Task brief:
From the entries below, copy each line in which the word "give" occurs.
────
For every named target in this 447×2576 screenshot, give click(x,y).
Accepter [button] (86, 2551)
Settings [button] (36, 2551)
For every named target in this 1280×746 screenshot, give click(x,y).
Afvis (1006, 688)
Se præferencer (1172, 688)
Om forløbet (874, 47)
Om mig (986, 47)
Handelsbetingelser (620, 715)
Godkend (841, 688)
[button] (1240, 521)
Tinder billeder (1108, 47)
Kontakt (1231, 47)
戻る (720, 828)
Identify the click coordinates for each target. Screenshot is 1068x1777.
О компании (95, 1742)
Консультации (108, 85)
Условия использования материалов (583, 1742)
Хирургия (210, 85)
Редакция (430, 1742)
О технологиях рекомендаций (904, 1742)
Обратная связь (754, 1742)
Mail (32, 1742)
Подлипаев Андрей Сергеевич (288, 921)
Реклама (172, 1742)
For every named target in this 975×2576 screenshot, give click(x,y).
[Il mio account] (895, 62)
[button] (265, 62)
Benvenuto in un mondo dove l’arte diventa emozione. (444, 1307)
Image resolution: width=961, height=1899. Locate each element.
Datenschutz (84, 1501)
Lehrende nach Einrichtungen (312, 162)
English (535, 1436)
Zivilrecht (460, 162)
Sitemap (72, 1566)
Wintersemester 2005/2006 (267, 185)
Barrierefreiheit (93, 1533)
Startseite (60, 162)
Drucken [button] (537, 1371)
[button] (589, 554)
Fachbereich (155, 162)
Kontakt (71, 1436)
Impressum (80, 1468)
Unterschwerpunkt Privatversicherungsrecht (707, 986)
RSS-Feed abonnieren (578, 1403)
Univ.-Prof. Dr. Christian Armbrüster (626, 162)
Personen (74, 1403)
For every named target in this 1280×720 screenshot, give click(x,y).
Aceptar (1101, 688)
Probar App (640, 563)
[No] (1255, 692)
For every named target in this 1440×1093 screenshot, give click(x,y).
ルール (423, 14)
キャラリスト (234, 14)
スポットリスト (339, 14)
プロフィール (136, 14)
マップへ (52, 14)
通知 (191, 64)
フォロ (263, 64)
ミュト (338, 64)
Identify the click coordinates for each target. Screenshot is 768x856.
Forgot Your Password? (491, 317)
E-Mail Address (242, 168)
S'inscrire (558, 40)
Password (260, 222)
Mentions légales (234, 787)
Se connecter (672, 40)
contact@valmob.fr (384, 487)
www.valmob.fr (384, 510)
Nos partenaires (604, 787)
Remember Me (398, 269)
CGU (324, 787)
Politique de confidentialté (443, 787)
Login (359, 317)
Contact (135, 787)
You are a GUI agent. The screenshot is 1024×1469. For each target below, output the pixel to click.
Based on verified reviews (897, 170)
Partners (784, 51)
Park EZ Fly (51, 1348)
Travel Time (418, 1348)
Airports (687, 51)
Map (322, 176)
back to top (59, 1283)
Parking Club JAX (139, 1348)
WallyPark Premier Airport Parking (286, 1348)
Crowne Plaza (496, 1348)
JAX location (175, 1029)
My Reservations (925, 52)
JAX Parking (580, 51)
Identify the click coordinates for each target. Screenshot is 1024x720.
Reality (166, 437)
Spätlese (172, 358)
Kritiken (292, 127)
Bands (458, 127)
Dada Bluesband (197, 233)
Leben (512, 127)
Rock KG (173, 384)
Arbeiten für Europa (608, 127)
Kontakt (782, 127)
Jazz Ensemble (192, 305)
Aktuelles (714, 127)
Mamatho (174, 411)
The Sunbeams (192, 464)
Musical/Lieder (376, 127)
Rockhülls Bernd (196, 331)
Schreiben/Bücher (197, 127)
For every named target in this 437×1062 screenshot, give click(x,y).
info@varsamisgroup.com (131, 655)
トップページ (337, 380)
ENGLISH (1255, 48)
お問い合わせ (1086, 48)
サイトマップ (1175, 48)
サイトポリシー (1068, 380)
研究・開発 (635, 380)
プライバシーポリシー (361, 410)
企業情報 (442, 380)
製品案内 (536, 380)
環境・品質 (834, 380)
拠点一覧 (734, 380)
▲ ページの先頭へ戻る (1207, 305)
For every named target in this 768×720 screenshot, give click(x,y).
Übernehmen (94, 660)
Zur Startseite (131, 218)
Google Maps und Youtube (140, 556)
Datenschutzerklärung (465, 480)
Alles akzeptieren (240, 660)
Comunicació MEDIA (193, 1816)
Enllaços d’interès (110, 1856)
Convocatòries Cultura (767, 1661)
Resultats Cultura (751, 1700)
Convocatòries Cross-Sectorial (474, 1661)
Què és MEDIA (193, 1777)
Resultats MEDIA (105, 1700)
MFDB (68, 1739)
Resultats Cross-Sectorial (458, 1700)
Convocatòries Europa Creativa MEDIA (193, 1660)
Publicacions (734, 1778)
────
Solution for this exercise:
For every named target in this 447×2576 screenshot, give click(x,y).
For every named target in this 1280×746 screenshot, give click(x,y).
For every named target in this 975×2576 screenshot, give click(x,y).
For every named target in this 1280×720 screenshot, give click(x,y).
For every named target in this 1440×1093 screenshot, give click(x,y).
For every named target in this 437×1062 screenshot, give click(x,y).
For every named target in this 768×720 screenshot, give click(x,y).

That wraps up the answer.